Run any enterprise for that long, however, and there are bound to be slip-ups.

And barring an unexpected ruling from a federal appeals court, Vincent Robert Jackson's slip-ups are going to send him away for a very long time.

The 41-year-old one-time state worker recently was sentenced to five life terms - plus 240 years - for running a meth empire that stretched from Sacramento to the Bay Area.

Long prison stretches for big-time drug dealers are almost as endemic in the federal criminal justice system as meth use is in the Central Valley.

But in Jackson's case, court documents, as well as interviews with law enforcement sources, people who knew Jackson and with Jackson himself, afford an unusually clear view into the way meth is distributed in Northern California and into the rise and fall of a drug lord.

THE KINGPINWhen he was young, Vincent Jackson once confided to a federal agent, he dreamed of becoming mayor of Sacramento.

What he became, in the words of another federal agent, was "a predator."

"Just like a lion in the Serengeti," said Gordon Taylor, chief of the federal Drug Enforcement Administration's Sacramento office, "going after the weak or the sick or the injured."

Other people employed different terms. Assistant U.S. Attorney Robert Twiss, who prosecuted the case that put Jackson away, called him "one of the biggest and worst drug traffickers in the Sacramento area." U.S. District Judge David F. Levi, who sentenced Jackson, called him "very cunning and efficient." Several of his associates referred to him as "the devil."

But sitting in a visiting booth at the Sacramento County jail, Jackson described himself this way: "I'm innocent."

Jackson is tall and slender, but solid. His dark hair is graying and his skin is sallow from spending the past year in an eighth-floor isolation cell. His left forearm bears a prison tattoo that states, in Chinese characters, "Trust no one."

He talks a bit about growing up in a family with five brothers and sisters, and living in a tiny federally subsidized apartment facing Zapata Park, bounded by D, E, Ninth and 10th streets in the neighborhood called Alkali Flat.

He bows his head and shrugs his shoulders occasionally, declining to discuss specifics of his case because he is pursuing an appeal.

But in general, he argues in calm and reasoned tones, the 22 people who testified against him were all lying, cajoled or coerced into doing so by law enforcement figures who have a "personal vendetta" against him.

"If there was any truth to any of this," he says, "don't you think they would have got me sooner?"

They tried.

Starting in the early 1990s and continuing off and on until his arrest last March, Sacramento law enforcement figures struggled to nail Jackson for his drug-dealing and gang-related activities.

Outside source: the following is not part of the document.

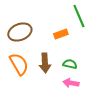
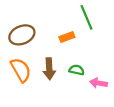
pink arrow: (71, 83) -> (99, 83), moved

"There were always lots of rumors and suppositions about him," said Sacramento County Deputy District Attorney Steve Harrold, who prosecuted several of Jackson's associates. "But he was basically untouchable."

Unlike other drug dealers, Harrold said, Jackson "wasn't dumb, and he wasn't sloppy. He didn't leave a trail. He didn't have people snitching him off ... people steered clear of that guy."

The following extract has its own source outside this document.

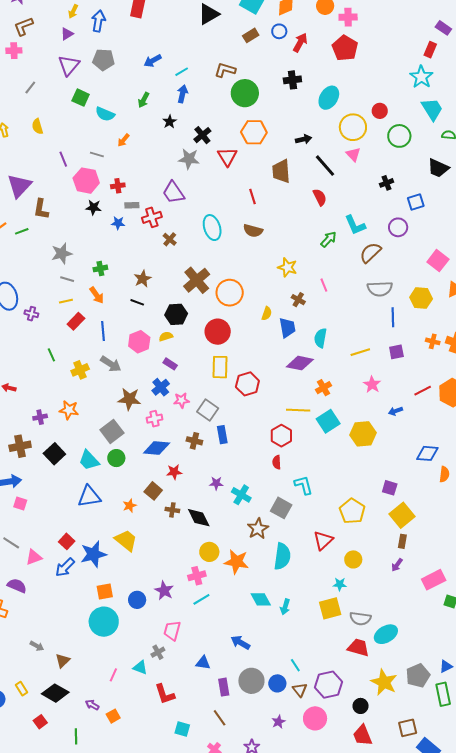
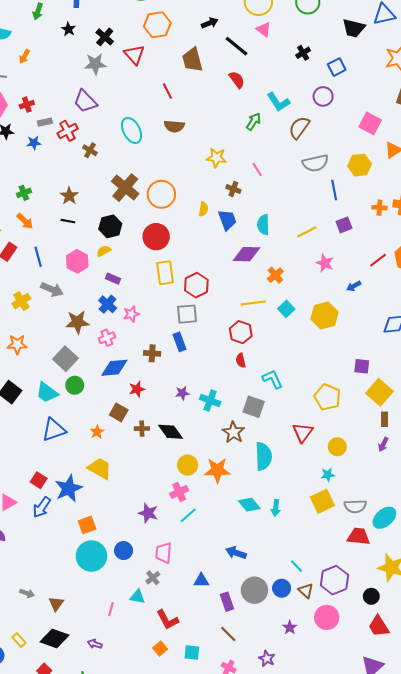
gray square: (208, 410) -> (187, 314), moved, turned -30
cyan square: (328, 421) -> (286, 309), size x0.7
blue circle: (137, 600) -> (124, 551), moved
orange square: (113, 716) -> (160, 649), moved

Almost certainly with good reason. Even in the drug world, where there are few pacifists, Jackson's reputation for violence was widespread.

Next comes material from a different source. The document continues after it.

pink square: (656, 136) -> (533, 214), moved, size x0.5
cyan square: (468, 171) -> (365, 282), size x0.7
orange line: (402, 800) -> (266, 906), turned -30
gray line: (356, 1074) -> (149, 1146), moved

"We conducted over a hundred interviews," said the DEA's Taylor, "and in many of those interviews, when our agents brought up the name Vincent Jackson, the people being interviewed literally started to shake. He instilled such fear in people."

Although each of the 14 counts he was convicted on related to charges of conspiring to sell drugs, witnesses testified during the trial that Jackson stabbed at least two men for crossing him in drug-related incidents.

Law enforcement sources also link him to several stabbings while he was in state prison in the 1980s. His name surfaced in investigations into at least two murders, one involving the 1993 killing of a Carmichael drug dealer to whom Jackson supplied meth, and the other a 1999 slaying of a Sacramento bail bondsman who was shot twice in the face as he stood in the doorway of his home. He was not charged in either case, and federal prosecutors agreed in pretrial briefs not to mention the homicides before the jury.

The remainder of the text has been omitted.